INFOSULTENG.ID, Palu – Gubernur Sulawesi Tengah (Sulteng) Anwar Hafid mengakui menerima telepon dari Kepala Badan Perencanaan Pembangunan Nasional (Bappenas), Prof. Rachmat Pambudy, untuk membahas alokasi Dana Bagi Hasil (DBH) dari pertambangan.
Kepala Bappenas meminta agar Pemerintah Provinsi Sulteng dapat menyusun kajian resmi untuk mendukung pembahasan DBH tersebut di tingkat nasional.
“Alhamdulillah, saya ditelepon saat sedang talk show Berani Ngopi bersama teman-teman serikat pekerja KLS. Kepala Bappenas meminta saya membuat kajian agar bisa kita presentasikan di Jakarta sebagai dasar mengusulkan proporsi DBH yang lebih adil untuk masyarakat Sulawesi Tengah,” ungkap Anwar Hafid, Kamis, 1 Mei 2025.
Gubernur menegaskan, perjuangan mendapatkan DBH yang proporsional bukanlah hal baru. Sejak menjabat Bupati Morowali, ia sudah menyuarakan hal ini. Kini, sebagai Gubernur, Anwar ingin agar semua elemen di Sulteng bersatu memperjuangkannya.
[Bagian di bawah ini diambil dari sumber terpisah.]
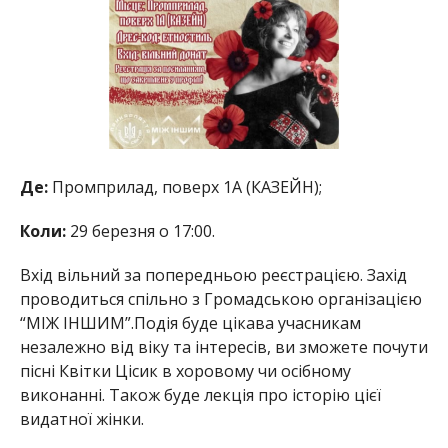
Де:
Промприлад, поверх 1A (КАЗЕЙН);
Коли:
29 березня о 17:00.
Вхід вільний за попередньою реєстрацією. Захід
проводиться спільно з Громадською організацією
“МІЖ ІНШИМ”.Подія буде цікава учасникам
незалежно від віку та інтересів, ви зможете почути
пісні Квітки Цісик в хоровому чи осібному
виконанні. Також буде лекція про історію цієї
видатної жінки.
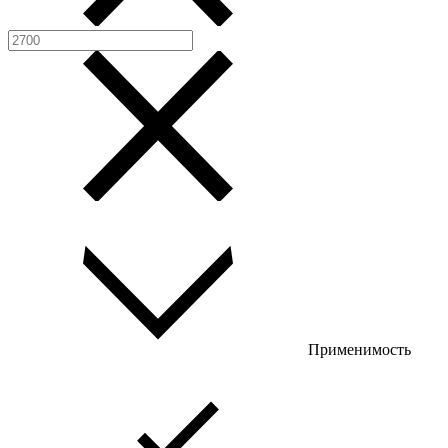
Применимость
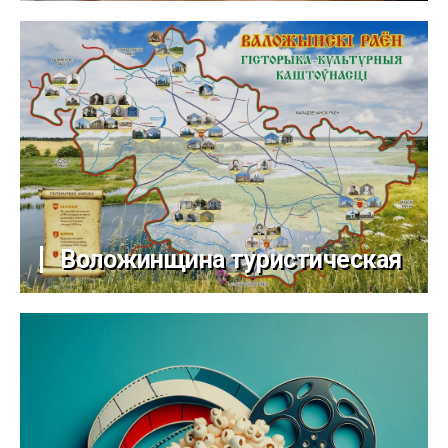
Воложинщина туристическая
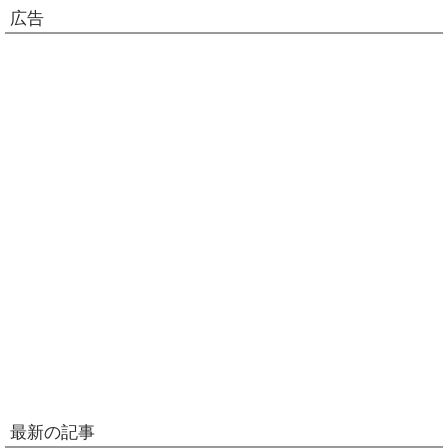
広告
最新の記事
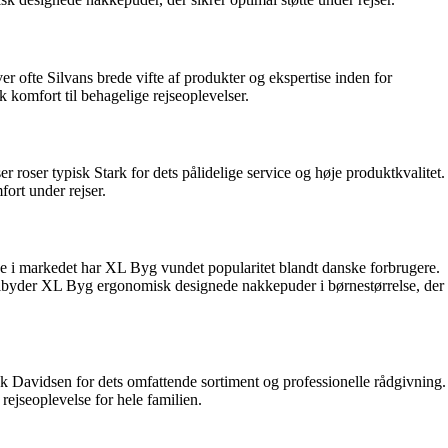
 ofte Silvans brede vifte af produkter og ekspertise inden for
 komfort til behagelige rejseoplevelser.
oser typisk Stark for dets pålidelige service og høje produktkvalitet.
fort under rejser.
se i markedet har XL Byg vundet popularitet blandt danske forbrugere.
ilbyder XL Byg ergonomisk designede nakkepuder i børnestørrelse, der
k Davidsen for dets omfattende sortiment og professionelle rådgivning.
rejseoplevelse for hele familien.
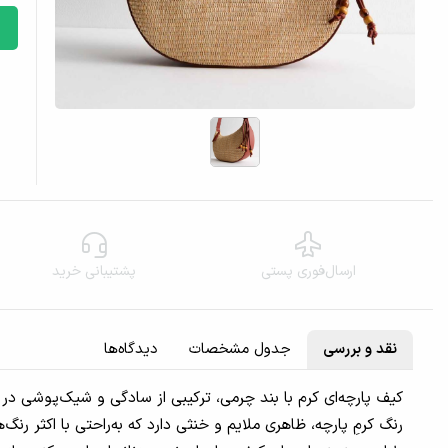
ارسال‌فوری پستی
پشتیبانی خرید
نقد و بررسی
جدول مشخصات
دیدگاه‌ها
کیف پارچه‌ای کرم با بند چرمی، ترکیبی از سادگی و شیک‌پوشی در
رنگ کرمِ پارچه، ظاهری ملایم و خنثی دارد که به‌راحتی با اکثر رنگ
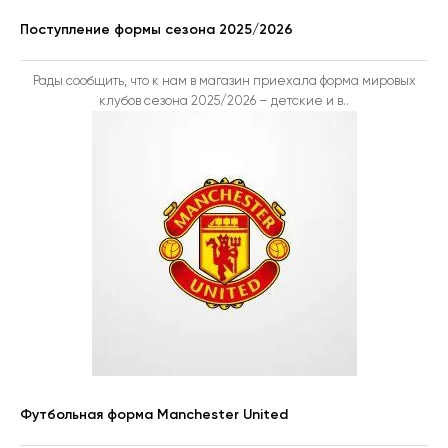
Поступление формы сезона 2025/2026
Рады сообщить, что к нам в магазин приехала форма мировых
клубов сезона 2025/2026 – детские и в..
Футбольная форма Manchester United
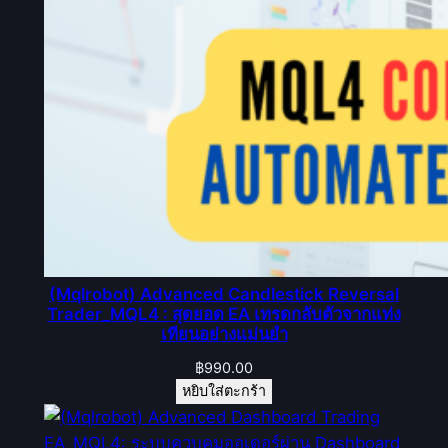
(Mqlrobot) Advanced Candlestick Reversal
Trader_MQL4 : สุดยอด EA เทรดกลับตัวจากแท่ง
เทียนอย่างแม่นยำ
฿
990.00
หยิบใส่ตะกร้า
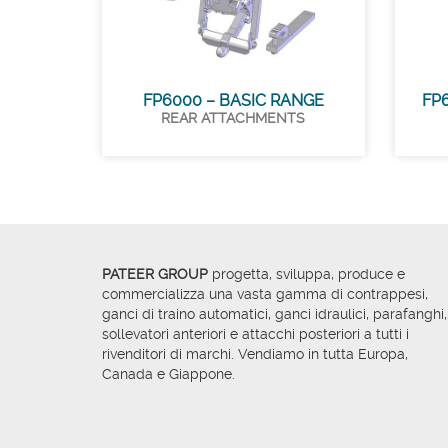
FP6000 – BASIC RANGE
FP
REAR ATTACHMENTS
PATEER GROUP
progetta, sviluppa, produce e
commercializza una vasta gamma di contrappesi,
ganci di traino automatici, ganci idraulici, parafanghi,
sollevatori anteriori e attacchi posteriori a tutti i
rivenditori di marchi. Vendiamo in tutta Europa,
Canada e Giappone.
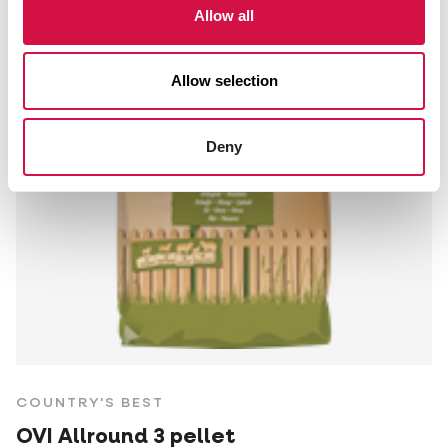
Allow all
Allow selection
Deny
COUNTRY'S BEST
OVI Allround 3 pellet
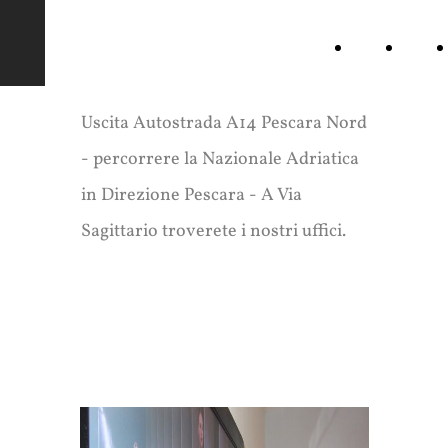
MARINUCCI.IT
Home
Chi
Page
siamo
Uscita Autostrada A14 Pescara Nord
- percorrere la Nazionale Adriatica
in Direzione Pescara - A Via
Sagittario troverete i nostri uffici.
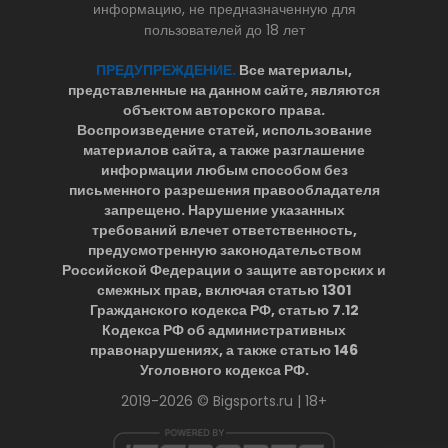
информацию, не предназначенную для
пользователей до 18 лет
ПРЕДУПРЕЖДЕНИЕ.
Все материалы,
представленные на данном сайте, являются
объектом авторского права.
Воспроизведение статей, использование
материалов сайта, а также разглашение
информации любым способом без
письменного разрешения правообладателя
запрещено. Нарушение указанных
требований влечет ответственность,
предусмотренную законодательством
Российской Федерации о защите авторских и
смежных прав, включая статью 1301
Гражданского кодекса РФ, статью 7.12
Кодекса РФ об административных
правонарушениях, а также статью 146
Уголовного кодекса РФ.
2019-2026 © Bigsports.ru | 18+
“Kita ini penghasil devisa besar dari industri smelter nikel. Tapi DBH yang kita terima sangat tidak sebanding. Ini harus kita perjuangkan bersama, agar tidak hanya kabupaten penghasil, tapi juga provinsi bisa mendapat porsi yang adil,” tegas Gubernur Sulteng.
Anwar juga membedakan DBH dan Corporate Social Responsibility (CSR), di mana DBH langsung masuk ke kas pemerintah daerah dan dapat dipakai untuk pembangunan jangka panjang, termasuk menghadapi era pasca-tambang.
“CSR itu kewenangan perusahaan, kita tidak bisa kontrol. Tapi DBH adalah hak daerah yang bisa kita kelola,” jelas Anwar.
“Saya bersyukur, suara kita ternyata viral dan mendapat dukungan luar biasa. Grup WhatsApp di mana-mana ramai membahas dan mendukung perjuangan ini,” tambahnya.
Sebagai tindak lanjut, Pemprov Sulteng kini tengah menyusun kajian berbasis data serta program-program prioritas pembangunan yang akan dibiayai dari DBH, termasuk program unggulan “Berani Cerdas” yang memberi beasiswa kepada warga berprestasi dan kurang mampu.
“Sampai hari ini, sudah sekitar 50 ribu warga mendaftar untuk program beasiswa ini. DBH yang adil sangat penting agar program ini berkelanjutan,” ujarnya.
Anwar berharap dengan perhatian pemerintah pusat, Sulteng bisa memperoleh kekuatan fiskal yang cukup untuk mendukung program-program nasional di tingkat daerah.
“Kalau fiskal daerah kuat, program Presiden bisa berjalan maksimal, rakyat sejahtera, dan Sulawesi Tengah bisa bangkit lebih cepat,” tutup Anwar.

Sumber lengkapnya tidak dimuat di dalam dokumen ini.